El monologante se interrumpe, no porque hubiera agotado el tema, sino porque las ideas y los recuerdos le arrastran con ímpetu torrencial, abismándole en sí mismo, haciéndole olvidar momentáneamente, a modo de pantallazos, lo que le rodea, incluso a mí, que, con papel y lápiz en las manos, estoy a su lado, en el mismo sofá, como aguja de cardiograma, anotando todo lo que dice para que el relato que haré luego sea más fiel, más completo. Se produce una pausa, que sólo interrumpe el bronco e interminable rugido que, como entre cajas, viene de afuera, por fin, el pantallazo cesa y mi entrevistado agrega, asido a la cola de una idea leit-motiv de su largo monólogo:
—Anton Karas en el palacio de Buckingham... ¡Qué diablos! ¡No está mal! Anton Karas prendado de la simpatiquísima reina Isabel... Fantástico, ¿verdad, míster Sheerwood?
—Sí; fantástico como suelen ser muchas cosas escritas en el libro del destino.
—¿Escritas en el libro del destino?... ¡Diablos! No está mal la metáfora. Pero ¿por qué el que escribe en el libro del destino se acordó tan tarde de mí, a los cincuenta y dos años? ¿Por qué siendo yo estudiante fui reprobado por la misma composición que veinticinco años más tarde me lanzaría violentamente a la fama y la fortuna?... ¡Eh! ¿Por qué?
—Porque el hombre es medido por el hombre y no hay dos hombres que usen la misma medida. Unos utilizan el metro; otros, la vara; aquéllos, la simpatía; los de más allá, el interés propio; éste, la envidia; aquél, la astucia orillando la delincuencia; ése, la inepcia que le acompaña como tara congénita, pese al puesto clave que ocupa; el otro, la sagacidad capaz 'de ver más allá de las propias narices...

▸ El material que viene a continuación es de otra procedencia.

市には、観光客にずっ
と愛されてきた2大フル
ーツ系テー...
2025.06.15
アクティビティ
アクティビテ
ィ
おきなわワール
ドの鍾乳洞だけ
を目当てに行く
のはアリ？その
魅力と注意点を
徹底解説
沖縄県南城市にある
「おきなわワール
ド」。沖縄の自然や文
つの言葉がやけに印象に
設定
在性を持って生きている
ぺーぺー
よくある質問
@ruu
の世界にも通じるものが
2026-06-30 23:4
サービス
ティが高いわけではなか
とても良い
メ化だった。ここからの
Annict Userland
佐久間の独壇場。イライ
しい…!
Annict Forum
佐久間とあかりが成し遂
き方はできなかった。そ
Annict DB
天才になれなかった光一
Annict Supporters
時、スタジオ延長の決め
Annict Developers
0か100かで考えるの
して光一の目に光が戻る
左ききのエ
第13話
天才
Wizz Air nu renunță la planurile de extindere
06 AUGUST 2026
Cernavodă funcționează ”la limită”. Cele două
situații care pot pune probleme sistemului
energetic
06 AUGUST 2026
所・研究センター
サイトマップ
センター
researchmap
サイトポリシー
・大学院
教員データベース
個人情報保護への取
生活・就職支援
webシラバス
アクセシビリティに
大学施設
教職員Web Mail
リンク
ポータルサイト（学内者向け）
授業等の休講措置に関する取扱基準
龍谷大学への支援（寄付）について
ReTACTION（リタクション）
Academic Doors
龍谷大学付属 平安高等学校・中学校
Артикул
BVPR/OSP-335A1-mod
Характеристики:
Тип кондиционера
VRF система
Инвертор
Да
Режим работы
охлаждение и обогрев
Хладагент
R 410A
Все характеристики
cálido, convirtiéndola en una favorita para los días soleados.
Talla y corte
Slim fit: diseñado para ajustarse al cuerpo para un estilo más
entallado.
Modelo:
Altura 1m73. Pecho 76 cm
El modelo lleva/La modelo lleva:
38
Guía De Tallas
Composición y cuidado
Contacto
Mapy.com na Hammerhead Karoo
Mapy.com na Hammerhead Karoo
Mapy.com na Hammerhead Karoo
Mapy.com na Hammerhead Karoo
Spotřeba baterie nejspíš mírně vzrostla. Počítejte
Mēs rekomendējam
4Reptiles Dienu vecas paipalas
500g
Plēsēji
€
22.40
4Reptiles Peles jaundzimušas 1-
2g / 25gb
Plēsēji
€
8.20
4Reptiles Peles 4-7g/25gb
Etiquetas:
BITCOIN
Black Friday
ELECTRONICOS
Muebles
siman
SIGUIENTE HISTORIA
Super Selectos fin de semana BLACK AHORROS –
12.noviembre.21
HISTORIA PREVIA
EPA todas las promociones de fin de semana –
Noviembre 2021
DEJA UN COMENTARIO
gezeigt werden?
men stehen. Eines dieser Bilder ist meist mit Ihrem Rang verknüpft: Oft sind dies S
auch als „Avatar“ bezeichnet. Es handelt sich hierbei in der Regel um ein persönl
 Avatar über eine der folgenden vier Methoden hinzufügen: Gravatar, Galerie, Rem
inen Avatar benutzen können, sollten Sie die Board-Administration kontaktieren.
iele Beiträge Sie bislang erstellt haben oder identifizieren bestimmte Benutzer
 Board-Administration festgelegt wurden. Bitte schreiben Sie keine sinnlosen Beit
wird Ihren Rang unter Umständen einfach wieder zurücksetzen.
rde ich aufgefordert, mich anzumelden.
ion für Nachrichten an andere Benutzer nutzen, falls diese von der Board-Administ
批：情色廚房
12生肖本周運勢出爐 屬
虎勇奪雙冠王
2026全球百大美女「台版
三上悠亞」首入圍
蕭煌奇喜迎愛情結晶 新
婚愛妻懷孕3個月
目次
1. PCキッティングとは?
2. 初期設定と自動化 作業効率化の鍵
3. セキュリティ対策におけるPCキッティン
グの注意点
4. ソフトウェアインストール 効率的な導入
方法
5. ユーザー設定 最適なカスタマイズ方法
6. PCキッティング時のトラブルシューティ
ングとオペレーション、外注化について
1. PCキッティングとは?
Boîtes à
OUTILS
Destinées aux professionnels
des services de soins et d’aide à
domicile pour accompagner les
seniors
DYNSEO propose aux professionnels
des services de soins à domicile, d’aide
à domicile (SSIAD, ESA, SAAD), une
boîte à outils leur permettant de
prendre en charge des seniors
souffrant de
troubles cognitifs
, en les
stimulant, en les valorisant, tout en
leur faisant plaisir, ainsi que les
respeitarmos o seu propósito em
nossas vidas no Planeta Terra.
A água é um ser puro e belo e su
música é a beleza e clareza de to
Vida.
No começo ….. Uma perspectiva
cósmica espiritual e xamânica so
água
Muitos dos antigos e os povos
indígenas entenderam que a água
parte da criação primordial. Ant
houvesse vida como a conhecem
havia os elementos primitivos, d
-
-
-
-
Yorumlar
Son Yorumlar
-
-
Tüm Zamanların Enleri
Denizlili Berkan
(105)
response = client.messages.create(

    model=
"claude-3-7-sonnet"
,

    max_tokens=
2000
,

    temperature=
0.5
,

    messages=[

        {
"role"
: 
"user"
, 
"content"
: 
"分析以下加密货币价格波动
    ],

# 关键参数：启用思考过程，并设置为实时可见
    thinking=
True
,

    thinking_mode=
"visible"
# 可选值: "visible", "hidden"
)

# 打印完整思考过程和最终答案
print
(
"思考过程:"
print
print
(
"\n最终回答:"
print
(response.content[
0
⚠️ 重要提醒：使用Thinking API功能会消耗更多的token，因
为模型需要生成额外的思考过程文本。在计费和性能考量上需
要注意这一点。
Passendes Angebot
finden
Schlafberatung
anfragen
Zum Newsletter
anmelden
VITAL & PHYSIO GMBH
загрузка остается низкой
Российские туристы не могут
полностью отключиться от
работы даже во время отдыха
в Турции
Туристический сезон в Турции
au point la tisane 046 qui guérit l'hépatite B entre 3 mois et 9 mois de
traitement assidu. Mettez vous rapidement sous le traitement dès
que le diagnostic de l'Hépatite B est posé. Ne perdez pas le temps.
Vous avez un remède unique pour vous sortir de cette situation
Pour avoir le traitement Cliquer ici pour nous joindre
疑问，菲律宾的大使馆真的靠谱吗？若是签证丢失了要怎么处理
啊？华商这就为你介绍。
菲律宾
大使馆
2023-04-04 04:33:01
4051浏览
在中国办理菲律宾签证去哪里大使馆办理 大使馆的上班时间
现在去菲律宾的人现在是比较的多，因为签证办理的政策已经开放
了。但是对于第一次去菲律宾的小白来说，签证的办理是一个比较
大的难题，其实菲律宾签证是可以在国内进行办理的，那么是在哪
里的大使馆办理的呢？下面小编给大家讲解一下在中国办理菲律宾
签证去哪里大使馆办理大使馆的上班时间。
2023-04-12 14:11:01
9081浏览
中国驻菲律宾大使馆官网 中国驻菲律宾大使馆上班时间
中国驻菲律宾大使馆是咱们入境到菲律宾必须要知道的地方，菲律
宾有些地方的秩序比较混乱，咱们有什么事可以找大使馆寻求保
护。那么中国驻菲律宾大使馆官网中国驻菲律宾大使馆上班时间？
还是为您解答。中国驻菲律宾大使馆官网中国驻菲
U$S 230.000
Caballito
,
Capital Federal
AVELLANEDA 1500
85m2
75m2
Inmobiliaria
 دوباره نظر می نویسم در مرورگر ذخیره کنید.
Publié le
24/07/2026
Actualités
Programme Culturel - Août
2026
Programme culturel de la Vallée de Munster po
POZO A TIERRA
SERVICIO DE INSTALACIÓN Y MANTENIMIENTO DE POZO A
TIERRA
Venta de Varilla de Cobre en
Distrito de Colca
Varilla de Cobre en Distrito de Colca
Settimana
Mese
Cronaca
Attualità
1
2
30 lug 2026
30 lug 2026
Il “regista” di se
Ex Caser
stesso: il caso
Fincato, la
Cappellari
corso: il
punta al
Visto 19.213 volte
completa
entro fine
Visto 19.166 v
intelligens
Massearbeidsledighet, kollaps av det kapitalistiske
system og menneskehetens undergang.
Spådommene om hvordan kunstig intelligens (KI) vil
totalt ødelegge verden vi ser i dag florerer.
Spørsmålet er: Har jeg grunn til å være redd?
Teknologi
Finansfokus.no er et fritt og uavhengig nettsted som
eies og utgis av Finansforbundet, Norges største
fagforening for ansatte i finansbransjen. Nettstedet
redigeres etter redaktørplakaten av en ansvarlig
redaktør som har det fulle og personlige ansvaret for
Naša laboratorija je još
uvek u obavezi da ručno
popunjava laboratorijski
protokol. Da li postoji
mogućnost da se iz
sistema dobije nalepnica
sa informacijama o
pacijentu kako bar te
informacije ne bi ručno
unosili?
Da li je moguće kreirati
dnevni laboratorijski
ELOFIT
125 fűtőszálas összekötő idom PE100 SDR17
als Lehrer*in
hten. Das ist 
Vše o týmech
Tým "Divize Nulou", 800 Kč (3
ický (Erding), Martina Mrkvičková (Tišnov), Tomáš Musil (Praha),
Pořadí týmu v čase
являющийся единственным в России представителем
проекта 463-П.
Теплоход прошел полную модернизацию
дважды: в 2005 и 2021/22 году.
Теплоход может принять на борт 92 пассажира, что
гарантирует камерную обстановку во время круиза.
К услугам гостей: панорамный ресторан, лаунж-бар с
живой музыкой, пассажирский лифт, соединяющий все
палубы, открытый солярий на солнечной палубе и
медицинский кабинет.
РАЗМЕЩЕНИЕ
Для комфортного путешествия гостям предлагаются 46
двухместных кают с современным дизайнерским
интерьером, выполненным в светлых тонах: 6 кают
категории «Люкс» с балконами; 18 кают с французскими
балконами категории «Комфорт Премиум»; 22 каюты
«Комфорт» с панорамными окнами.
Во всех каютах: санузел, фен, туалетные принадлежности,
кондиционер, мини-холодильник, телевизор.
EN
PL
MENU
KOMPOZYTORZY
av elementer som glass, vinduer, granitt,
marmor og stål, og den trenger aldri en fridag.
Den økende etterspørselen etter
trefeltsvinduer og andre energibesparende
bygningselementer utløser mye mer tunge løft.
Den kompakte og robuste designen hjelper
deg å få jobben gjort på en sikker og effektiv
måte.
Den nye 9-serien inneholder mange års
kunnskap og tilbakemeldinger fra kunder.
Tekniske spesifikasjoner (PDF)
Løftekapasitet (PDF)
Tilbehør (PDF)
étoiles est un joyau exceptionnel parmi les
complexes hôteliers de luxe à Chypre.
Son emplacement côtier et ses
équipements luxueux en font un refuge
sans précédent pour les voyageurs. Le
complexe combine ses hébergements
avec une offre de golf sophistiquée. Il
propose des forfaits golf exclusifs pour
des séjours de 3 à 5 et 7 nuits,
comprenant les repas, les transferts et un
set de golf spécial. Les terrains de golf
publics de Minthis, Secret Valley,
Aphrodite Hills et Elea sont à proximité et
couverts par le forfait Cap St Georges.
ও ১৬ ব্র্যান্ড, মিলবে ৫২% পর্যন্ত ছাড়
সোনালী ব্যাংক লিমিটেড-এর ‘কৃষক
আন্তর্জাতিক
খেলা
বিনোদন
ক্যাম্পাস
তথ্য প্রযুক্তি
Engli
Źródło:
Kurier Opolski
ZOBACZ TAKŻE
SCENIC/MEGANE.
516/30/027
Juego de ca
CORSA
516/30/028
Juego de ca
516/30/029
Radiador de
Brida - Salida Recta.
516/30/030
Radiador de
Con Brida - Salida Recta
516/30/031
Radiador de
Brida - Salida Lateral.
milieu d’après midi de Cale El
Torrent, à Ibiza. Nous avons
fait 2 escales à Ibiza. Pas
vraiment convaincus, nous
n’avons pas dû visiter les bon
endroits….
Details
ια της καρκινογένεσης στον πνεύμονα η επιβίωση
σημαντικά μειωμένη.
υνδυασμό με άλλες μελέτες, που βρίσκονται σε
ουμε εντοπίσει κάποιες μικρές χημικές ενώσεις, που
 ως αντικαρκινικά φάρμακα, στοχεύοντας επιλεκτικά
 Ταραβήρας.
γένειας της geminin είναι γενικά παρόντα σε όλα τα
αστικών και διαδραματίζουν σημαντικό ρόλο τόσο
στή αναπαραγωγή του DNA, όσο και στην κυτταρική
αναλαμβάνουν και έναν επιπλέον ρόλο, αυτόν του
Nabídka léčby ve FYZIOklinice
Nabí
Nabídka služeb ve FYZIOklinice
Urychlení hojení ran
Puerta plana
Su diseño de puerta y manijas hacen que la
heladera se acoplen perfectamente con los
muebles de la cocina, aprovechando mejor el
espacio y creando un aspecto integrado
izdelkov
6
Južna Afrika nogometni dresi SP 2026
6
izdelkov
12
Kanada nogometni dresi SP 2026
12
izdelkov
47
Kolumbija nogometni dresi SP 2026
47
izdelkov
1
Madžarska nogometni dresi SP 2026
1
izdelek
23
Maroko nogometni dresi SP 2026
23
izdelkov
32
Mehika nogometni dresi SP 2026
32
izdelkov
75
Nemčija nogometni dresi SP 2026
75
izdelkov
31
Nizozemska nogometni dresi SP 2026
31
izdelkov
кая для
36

—Usted lo he dicho: ¡la sagacidad que permite ver más allá de las propias narices! Es precisamente lo que pasó con míster Reed cuando apareció en aquella taberna del suburbio vienés. Pero ¿por qué míster Reed se me cruzó en el camino cuando yo estaba doblando la esquina de los cincuenta?
Otro pantallazo, y Anton Karas vuelve a sumergirse en sí mismo, mientras el rumor sordo, formidable e interminable llega hasta nosotros perforando las paredes. Estamos en "El Puente del Arco Iris", uno de los hoteles más suntuosos que orillan las cataratas del Niágara. ¡Por fin pude verlas a mis anchas! Después de la entrevista de la semana pasada a William Dean, de Rochester, el general que mató cuarenta mil moscas, volví a Búffalo en "bus", y dos horas después estaba en Niágara Falls, que todos los veranos se convierte en uno de los centros turísticos más concurridos de la Unión; y aquí, en el mismísimo extremo de La pasarela que cuelga sobre el abismó del Niágara, dos que se saludan a mi lado a grandes voces:
—¡Aló, Karas!
—¡Aló, Bastian!
—¿Qué haces en América?
—Me llamaron de Hollywood para poner música a una docena de películas. Aprovecho para descansar.
—¿Solo?
—Solo. Johanna se quedó en Viena con el tercer hombre.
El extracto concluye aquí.